I like that imagery. I've had the flu and coughed so hard I'm pretty sure I did bring up a scrotum or two. Green, no less. Besides, I've always thought that was a weird, neat word. Say it with me, now: SCRO-TUM. Neat word.
How ironic that a book written by a public librarian is now being banned in libraries all over the United States, solely on the basis of a single word denoting a part of the body shared by every male human being (and dog) on the planet. Ironic, but hardly surprising. After all, we're talking about the same country that went temporarily insane over a nipple on television. Nipple: you know, the thing that kids far too young to read are intimately familiar with?
The Higher Power of Lucky was written for a fifth and sixth grade audience. At that age, I'm pretty sure I had no idea what a scrotum was: I called that body part my bag. As in, "Ow!
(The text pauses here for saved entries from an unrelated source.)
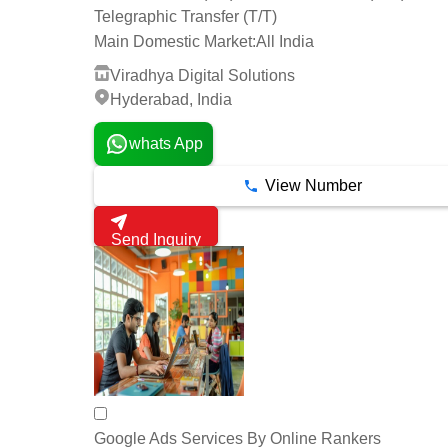
Telegraphic Transfer (T/T)
Main Domestic Market:
All India
Viradhya Digital Solutions
Hyderabad, India
whats App
View Number
Send Inquiry
Google Ads Services By Online Rankers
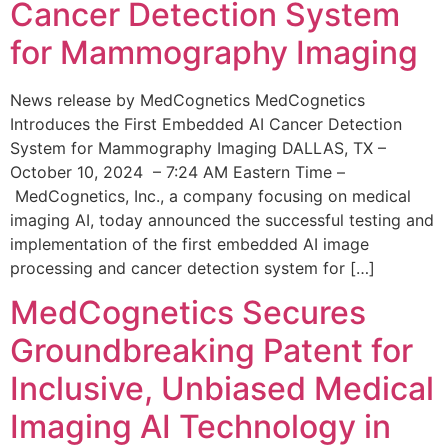
Cancer Detection System
for Mammography Imaging
News release by MedCognetics MedCognetics
Introduces the First Embedded AI Cancer Detection
System for Mammography Imaging DALLAS, TX –
October 10, 2024 – 7:24 AM Eastern Time –
MedCognetics, Inc., a company focusing on medical
imaging AI, today announced the successful testing and
implementation of the first embedded AI image
processing and cancer detection system for […]
MedCognetics Secures
Groundbreaking Patent for
Inclusive, Unbiased Medical
Imaging AI Technology in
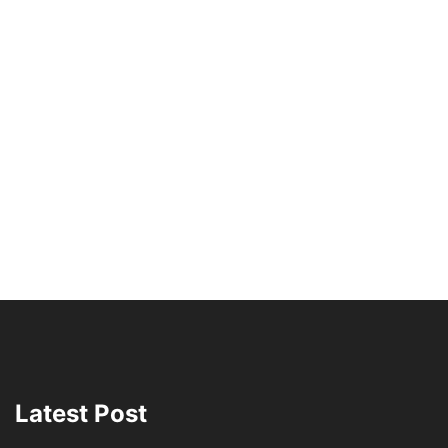
Latest Post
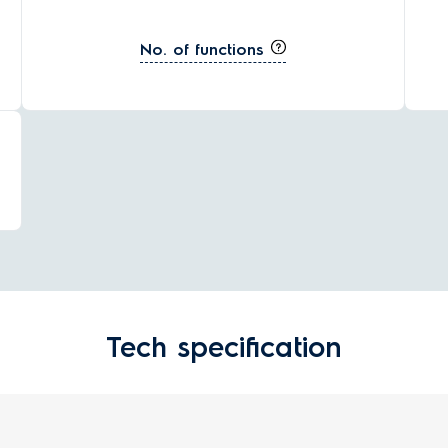
No. of functions
Tech specification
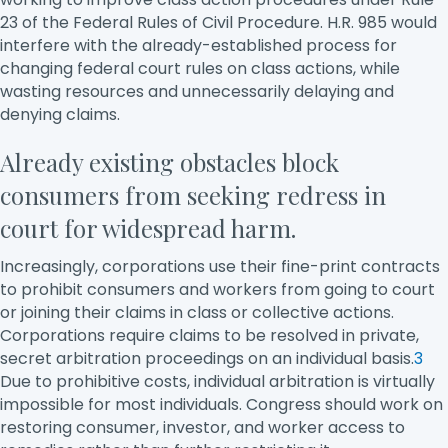
23 of the Federal Rules of Civil Procedure. H.R. 985 would
interfere with the already-established process for
changing federal court rules on class actions, while
wasting resources and unnecessarily delaying and
denying claims.
Already existing obstacles block
consumers from seeking redress in
court for widespread harm.
Increasingly, corporations use their fine-print contracts
to prohibit consumers and workers from going to court
or joining their claims in class or collective actions.
Corporations require claims to be resolved in private,
secret arbitration proceedings on an individual basis.
3
Due to prohibitive costs, individual arbitration is virtually
impossible for most individuals. Congress should work on
restoring consumer, investor, and worker access to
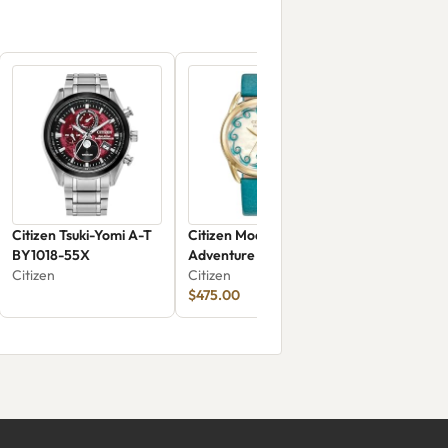
Citizen Tsuki-Yomi A-T
Citizen Moana's Ocean
BY1018-55X
Adventure FE6182-46Y
Citizen
Citizen
$475.00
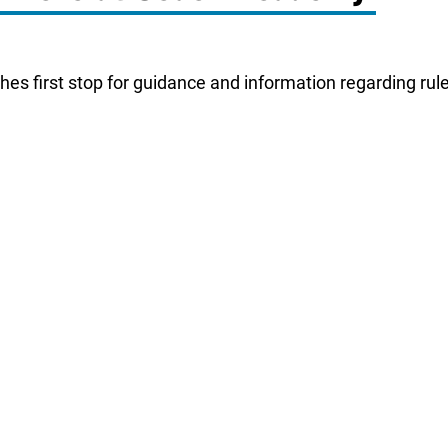
es first stop for guidance and information regarding rule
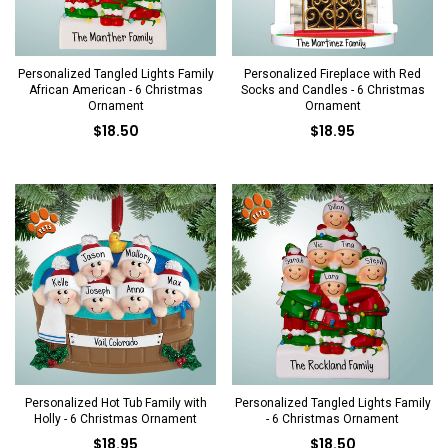
Personalized Tangled Lights Family
Personalized Fireplace with Red
African American - 6 Christmas
Socks and Candles - 6 Christmas
Ornament
Ornament
$18.50
$18.95
Personalized Hot Tub Family with
Personalized Tangled Lights Family
Holly - 6 Christmas Ornament
- 6 Christmas Ornament
$18.95
$18.50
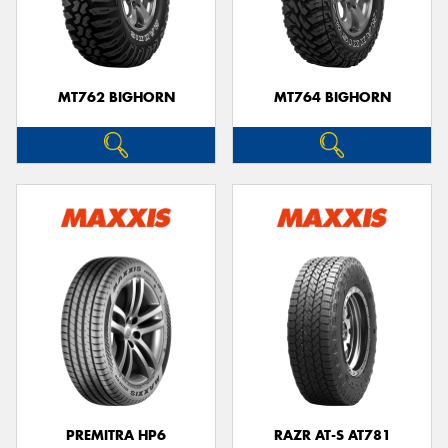
MT762 BIGHORN
MT764 BIGHORN
PREMITRA HP6
RAZR AT-S AT781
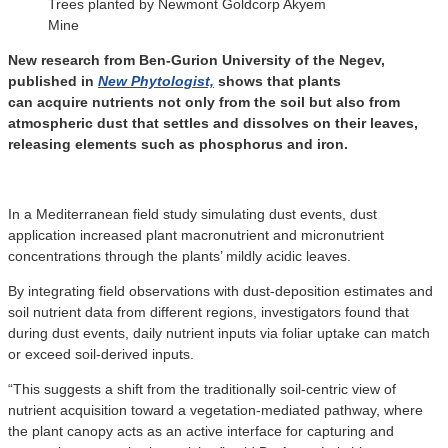
Trees planted by Newmont Goldcorp Akyem
Mine
New research from Ben-Gurion University of the Negev,
published in
New Phytologist,
shows that plants
can acquire nutrients not only from the soil but also from
atmospheric dust that settles and dissolves on their leaves,
releasing elements such as phosphorus and iron.
In a Mediterranean field study simulating dust events, dust
application increased plant macronutrient and micronutrient
concentrations through the plants’ mildly acidic leaves.
By integrating field observations with dust-deposition estimates and
soil nutrient data from different regions, investigators found that
during dust events, daily nutrient inputs via foliar uptake can match
or exceed soil-derived inputs.
“This suggests a shift from the traditionally soil-centric view of
nutrient acquisition toward a vegetation-mediated pathway, where
the plant canopy acts as an active interface for capturing and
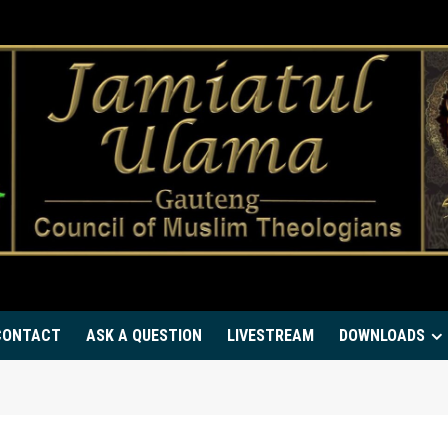
CONTACT
ASK A QUESTION
LIVESTREAM
DOWNLOADS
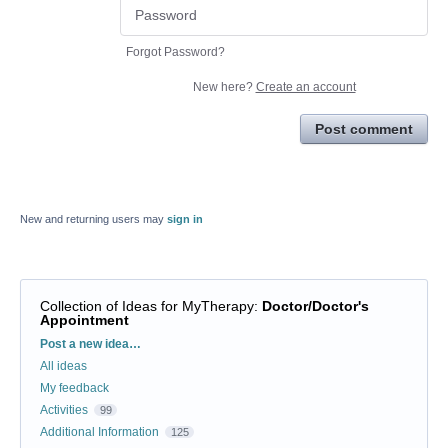
Forgot Password?
New here?
Create an account
Post comment
New and returning users may
sign in
Collection of Ideas for MyTherapy
:
Doctor/Doctor's
Appointment
Categories
Post a new idea…
All ideas
My feedback
Activities
99
Additional Information
125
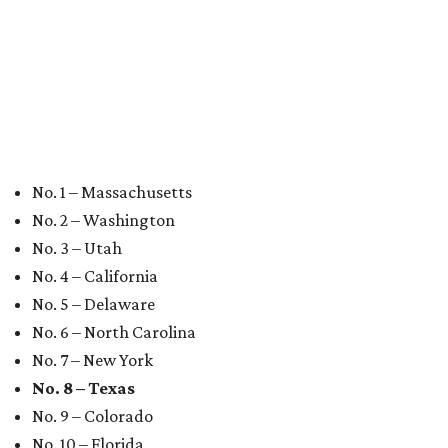
Where to shop 
Where to shop in Austin: New consignment,
markets, and Texas scents
Where to Shop in Austin: A combination coffee
shop-boutique and more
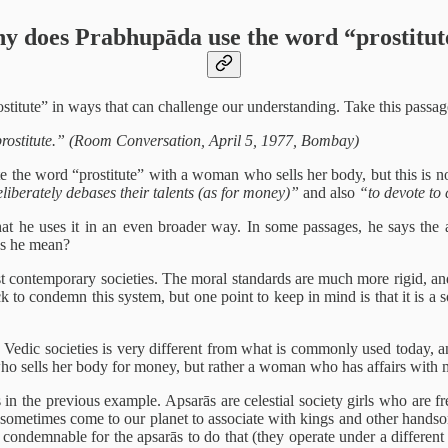
y does Prabhupāda use the word “prostitut
itute” in ways that can challenge our understanding. Take this passag
ostitute.” (Room Conversation, April 5, 1977, Bombay)
iate the word “prostitute” with a woman who sells her body, but this is 
liberately debases their talents (as for money)”
and also
“to devote to
he uses it in an even broader way. In some passages, he says the aps
es he mean?
st contemporary societies. The moral standards are much more rigid, and 
to condemn this system, but one point to keep in mind is that it is a so
Vedic societies is very different from what is commonly used today, and
who sells her body for money, but rather a woman who has affairs with 
 in the previous example. Apsarās are celestial society girls who are 
lso sometimes come to our planet to associate with kings and other ha
red condemnable for the apsarās to do that (they operate under a differen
He bagged me!" I would have been gratified (and, let's face it, a tad amused: scrotumscrotumscrotum!) to have a real honest-to-goodness word to describe my nut sack. I wouldn't have been scared of the word, or scarred by it: I had read Where Did I Come From long before that, and been exposed to 'penis' and 'vagina' ("rhymes with North Carolina") without incident.
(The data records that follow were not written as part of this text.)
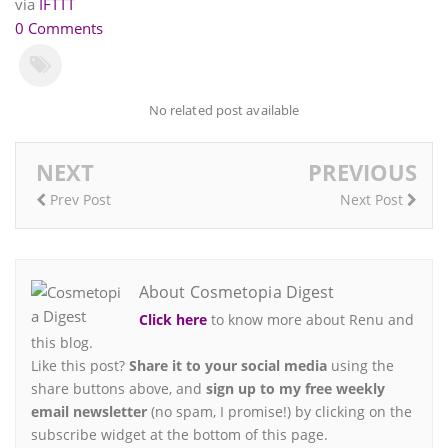
via
IFTTT
0 Comments
No related post available
NEXT
PREVIOUS
Prev Post
Next Post
About Cosmetopia Digest
Click here
to know more about Renu and
this blog.
Like this post?
Share it to your social media
using the
share buttons above, and
sign up to my free weekly
email newsletter
(no spam, I promise!) by clicking on the
subscribe widget at the bottom of this page.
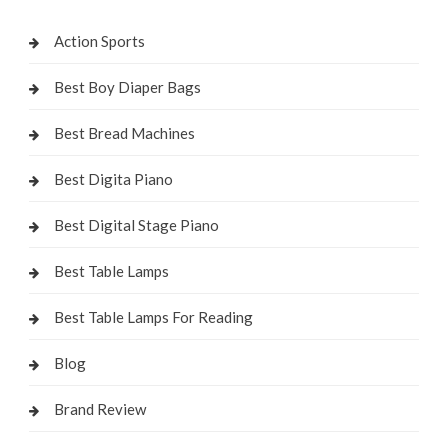
Action Sports
Best Boy Diaper Bags
Best Bread Machines
Best Digita Piano
Best Digital Stage Piano
Best Table Lamps
Best Table Lamps For Reading
Blog
Brand Review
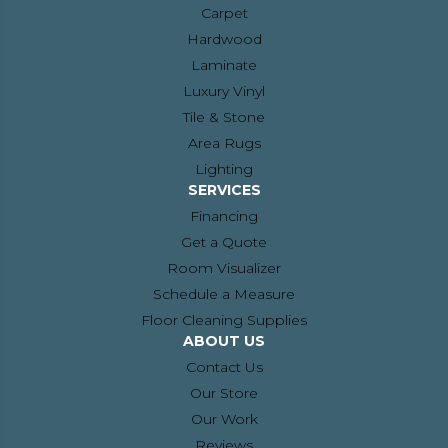
Carpet
Hardwood
Laminate
Luxury Vinyl
Tile & Stone
Area Rugs
Lighting
SERVICES
Financing
Get a Quote
Room Visualizer
Schedule a Measure
Floor Cleaning Supplies
ABOUT US
Contact Us
Our Store
Our Work
Reviews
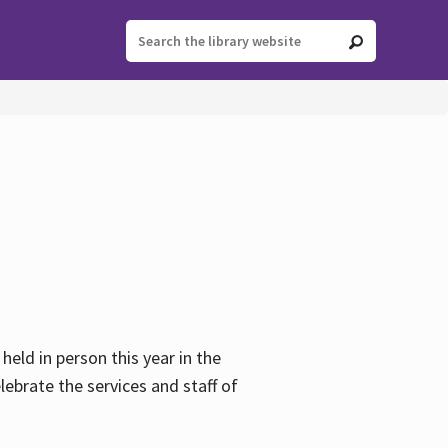
held in person this year in the
lebrate the services and staff of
I'm pretty sure most other kids my age--yes, even then--would have been the same way upon learning what a "scrotum" was. It would immediately have become an insult to be hurled, of course: a word that unique pretty much has to be, especially since it seems to upset adults so much. But it would still be just a word. "There are no bad words", says George Carlin. "Bad thoughts....bad intentions...and words." Scrotum is not a bad word. How can it be? It
(a) comes directly from the Latin (cognate with Old English skrud, "garment": just imagine yourself dressed in a shimmering floor-length scrotum!);
and (b) describes a part of the human body--the same body, for those devout Christians most likely to object to the very notion of a scrotum, "made in the image and likeness of God": does God have a scrotum?
Now, of course, there's a better-than-average chance some girl has seen your fifth or sixth grader's scrotum. At the very least. I can certainly understand the discomfort that thought might cause. But this uproar about the word, not even the picture? Ridiculous, in that way that only Americans ever seem to be.
Q. What's a yankee?
A. It's a quickie, only you're alone.
1 comment:
That is so absurd I don't even know what to say. Why are people so concerned with a word that describes a part of the human body? It's not done in a sexual way in the least bit. Bunch of puritans.